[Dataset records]
□ □ □

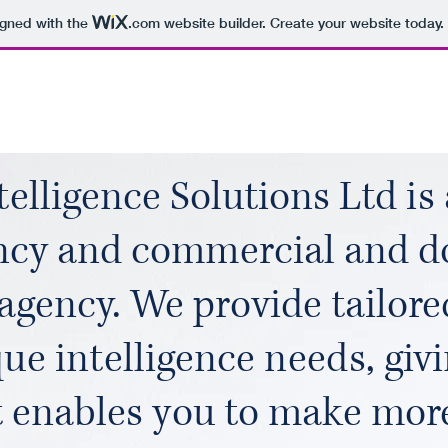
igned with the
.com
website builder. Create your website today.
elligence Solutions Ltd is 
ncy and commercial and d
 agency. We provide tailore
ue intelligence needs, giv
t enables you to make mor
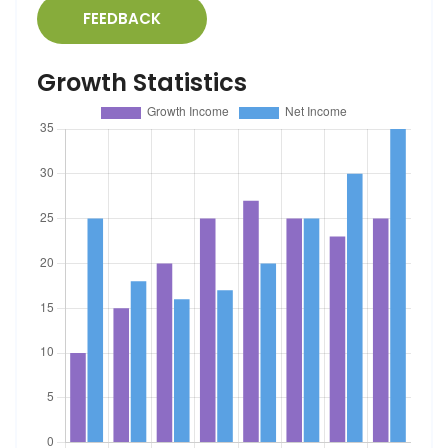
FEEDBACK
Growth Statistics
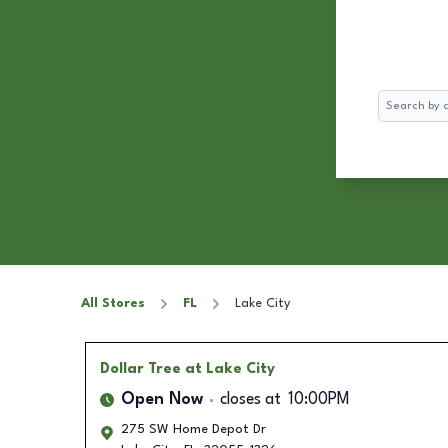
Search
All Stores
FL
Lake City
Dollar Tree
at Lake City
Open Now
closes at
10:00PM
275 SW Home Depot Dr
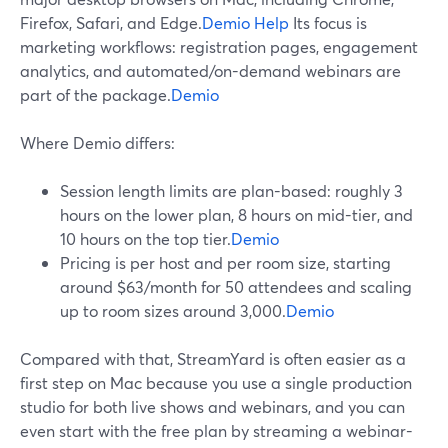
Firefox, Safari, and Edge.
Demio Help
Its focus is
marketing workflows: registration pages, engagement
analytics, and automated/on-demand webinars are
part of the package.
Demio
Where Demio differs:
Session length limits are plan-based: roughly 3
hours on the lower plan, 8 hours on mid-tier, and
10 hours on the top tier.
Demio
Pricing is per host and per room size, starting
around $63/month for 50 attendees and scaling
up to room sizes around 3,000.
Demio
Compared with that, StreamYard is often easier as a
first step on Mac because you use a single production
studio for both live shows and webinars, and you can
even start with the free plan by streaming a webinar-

□ □ □

- **PROBLEM**
Check each line of the entries, and copy the ones that contain "webinars".

- **COMPLETED TASK**
analytics, and automated/on-demand webinars are
studio for both live shows and webinars, and you can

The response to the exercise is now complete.